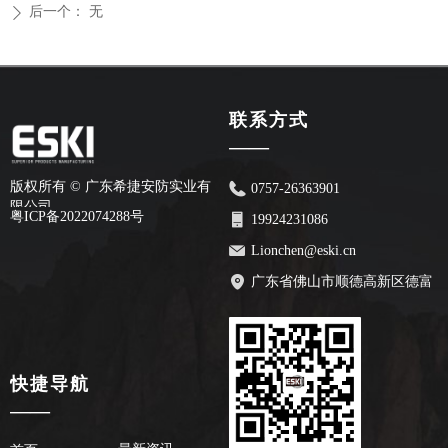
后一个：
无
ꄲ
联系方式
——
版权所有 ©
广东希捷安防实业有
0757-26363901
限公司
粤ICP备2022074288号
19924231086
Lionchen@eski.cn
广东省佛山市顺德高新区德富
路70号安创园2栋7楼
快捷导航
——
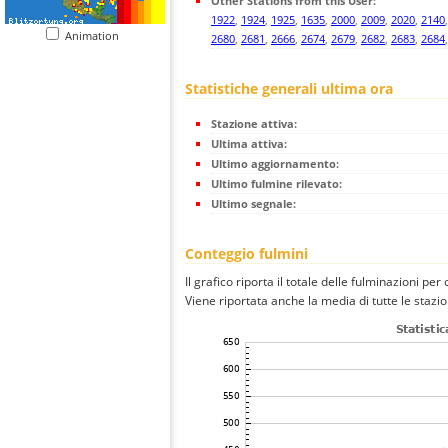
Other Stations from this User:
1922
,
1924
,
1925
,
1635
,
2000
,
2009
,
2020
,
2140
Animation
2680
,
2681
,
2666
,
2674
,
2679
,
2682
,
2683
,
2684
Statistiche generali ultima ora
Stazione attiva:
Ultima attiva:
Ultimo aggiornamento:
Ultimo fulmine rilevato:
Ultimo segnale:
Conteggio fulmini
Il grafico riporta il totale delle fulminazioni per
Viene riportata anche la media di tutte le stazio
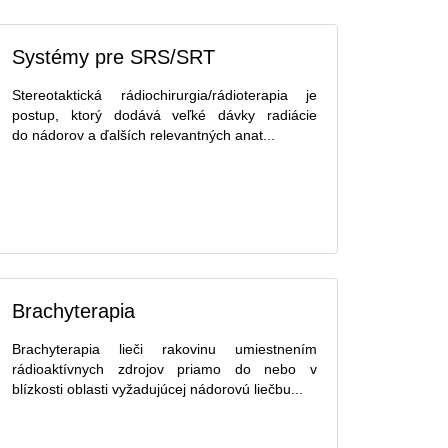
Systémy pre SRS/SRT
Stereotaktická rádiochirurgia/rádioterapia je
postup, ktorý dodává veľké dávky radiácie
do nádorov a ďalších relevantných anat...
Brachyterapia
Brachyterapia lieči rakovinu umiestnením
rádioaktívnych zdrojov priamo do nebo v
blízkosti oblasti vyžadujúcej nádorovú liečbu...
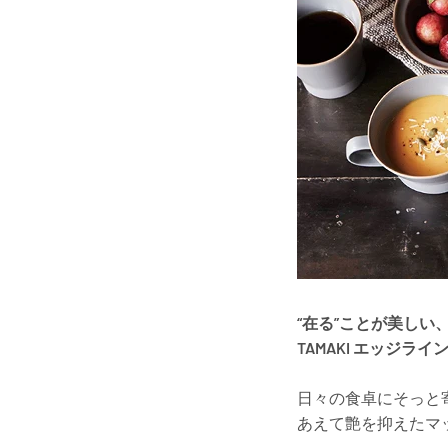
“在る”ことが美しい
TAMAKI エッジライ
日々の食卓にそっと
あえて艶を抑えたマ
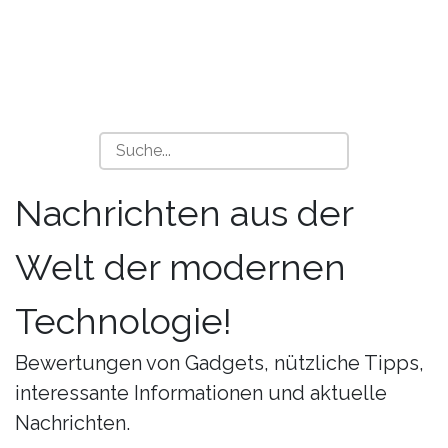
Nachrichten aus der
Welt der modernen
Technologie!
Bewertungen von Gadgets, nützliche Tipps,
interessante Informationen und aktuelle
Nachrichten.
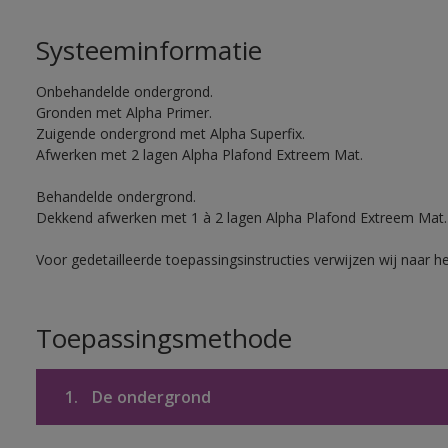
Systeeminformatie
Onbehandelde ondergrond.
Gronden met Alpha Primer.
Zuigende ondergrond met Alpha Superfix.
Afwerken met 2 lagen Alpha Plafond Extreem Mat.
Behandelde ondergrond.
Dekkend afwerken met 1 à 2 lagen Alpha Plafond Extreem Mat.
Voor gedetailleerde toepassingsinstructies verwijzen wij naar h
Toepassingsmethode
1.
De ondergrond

□ □ □ □ □

GOAL OF THE EXERCISE:
The reply should hold only how many lines in the material include the word "lagen".

TASK SOLUTION:
2